Wednesday, January 3, 2018

Joe Olnick Band - Downtown (2017)

Written by Daniel Boyer, posted by blog admin

With an ear for ace improvisation and tendencies that go far beyond the borders of textbook instrumental rock the Joe Olnick Band are firing on all cylinders on Downtown.  Part of a vast, lengthy discography and album number 6 in said sequence; Downtown is airtight in its composition, playing, arrangement and production (Olnick himself mixed and produced).  Featuring a mastering job by Grammy award-winner Reuben Cohen who has done work for Foo Fighters and Ryan Adams this record has an immaculate major label sheen that doesn’t sand away the rough edges.  Instead melodies are pushed to the forefront because of the superb sound quality and the record’s harder grooves are highlighted as well. 

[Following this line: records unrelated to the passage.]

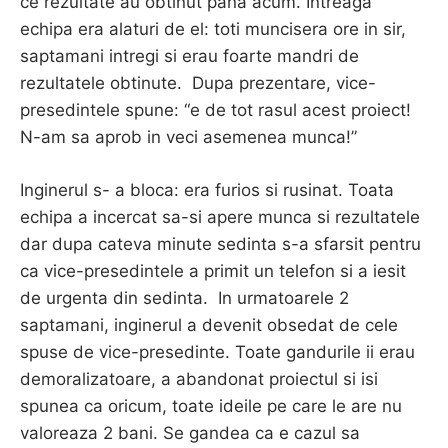
ce rezultate au obtinut pana acum. Intreaga
echipa era alaturi de el: toti muncisera ore in sir,
saptamani intregi si erau foarte mandri de
rezultatele obtinute. Dupa prezentare, vice-
presedintele spune: “e de tot rasul acest proiect!
N-am sa aprob in veci asemenea munca!”
Inginerul s- a bloca: era furios si rusinat. Toata
echipa a incercat sa-si apere munca si rezultatele
dar dupa cateva minute sedinta s-a sfarsit pentru
ca vice-presedintele a primit un telefon si a iesit
de urgenta din sedinta. In urmatoarele 2
saptamani, inginerul a devenit obsedat de cele
spuse de vice-presedinte. Toate gandurile ii erau
demoralizatoare, a abandonat proiectul si isi
spunea ca oricum, toate ideile pe care le are nu
valoreaza 2 bani. Se gandea ca e cazul sa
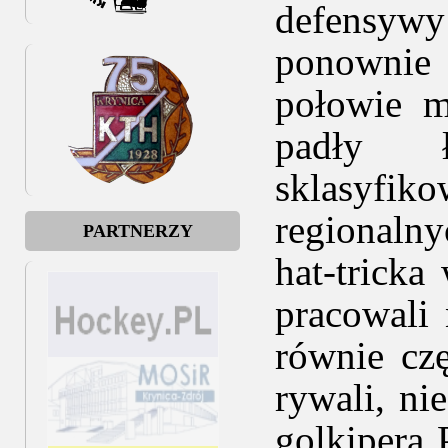
defensywy
ponownie 
połowie m
padły
sklasyfik
regionalny
PARTNERZY
hat-trick
pracowali
równie cz
rywali, ni
golkipera 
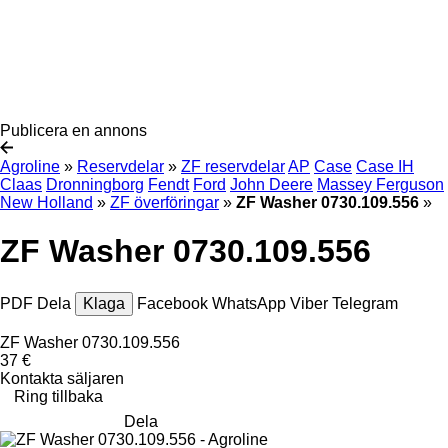
Publicera en annons
Agroline
»
Reservdelar
»
ZF reservdelar
AP
Case
Case IH
Claas
Dronningborg
Fendt
Ford
John Deere
Massey Ferguson
New Holland
»
ZF överföringar
»
ZF Washer 0730.109.556
»
ZF Washer 0730.109.556
PDF
Dela
Klaga
Facebook
WhatsApp
Viber
Telegram
ZF Washer 0730.109.556
37 €
Kontakta säljaren
Ring tillbaka
Dela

“Downtown” shines the spotlight on bassist Jamie Aston’s monster funk bombs and Jamie Smucker’s well-fortified percussive arsenal.  These cavernous, pulsating tremors are guaranteed to get your foot tapping and head shaking as the funk overtakes your every sensory receptor.  Olnick’s winding, labyrinth-like guitar lines traverse the paths paved by Frank Zappa, Jimmy Page, Jimi Hendrix and Syd Barrett.  The gristly, mid-tempo n’ melodic shuck and jive of “Philadelphia Moonlight (Part One)” slithers side winding psyche grooves and blues guitar stings into a leathery, elastic funk jive that’s musical hot lava that’s still plenty pleasing to the ears in terms of its many harmonic qualities. 

Grooving, grinding and gravelly, “Food Truck” lends an oddball, slower take on the trio’s muscular, atmospheric funk.  Smucker peppers this tune with well-measured beats as Jamie Aston’s ornery, growly bass grooves have that nasty, absolutely necessary Chris Squire or later John Entwistle grumble to them.  There’s almost a blues feel to this phat, mean tune because of its halted, creepy crawly tempos.  “Parkside” takes a walk down a weirder, noisier path that gives way to the howling, free-wheeling screech jazz of “Philadelphia Moonlight (Part Two)” that obviously borrows a page from both Miles Davis and John Coltrane’s unpredictable tactics.  Syrupy, syncopated drum and bass rhythms jams together and off-time while Olnick’s guitar unwinds like a sonic tapestry in the bleary, freak funk of “Rush Hour.”  Downtown comes to a close on a surprising note when “Sport Complex” literally comes blaring from your stereo speakers with the sole mission of incinerating everything in its path.  The song’s short, economical length of 2 minutes and change loses its mind of nerve-frying electric guitar shred with so much psychedelic distortion applied to the whirlwind atmosphere that every instrumental tone sounds warped and melted.  For an album full of crazy epics, it’s amazing that the album ends with its most succinct piece. 

There is almost no defining Downtown.  As an album it’s darn near impossible to pin down.  The musicians are talented and technical to the point that the numerous swerves and sudden time signature shifts blur the lines of reality.  Olnick is a stellar songwriting though because just when him and his band mates take a tune to the experimental limit, they always bring things back down to Earth with some gorgeous melodies and stark, attention grabbing sonic counterpoints.  Any fans of hard-hitting, rock-leaned instrumental music with a progressive, experimental backbone will completely fall in love with this group and album.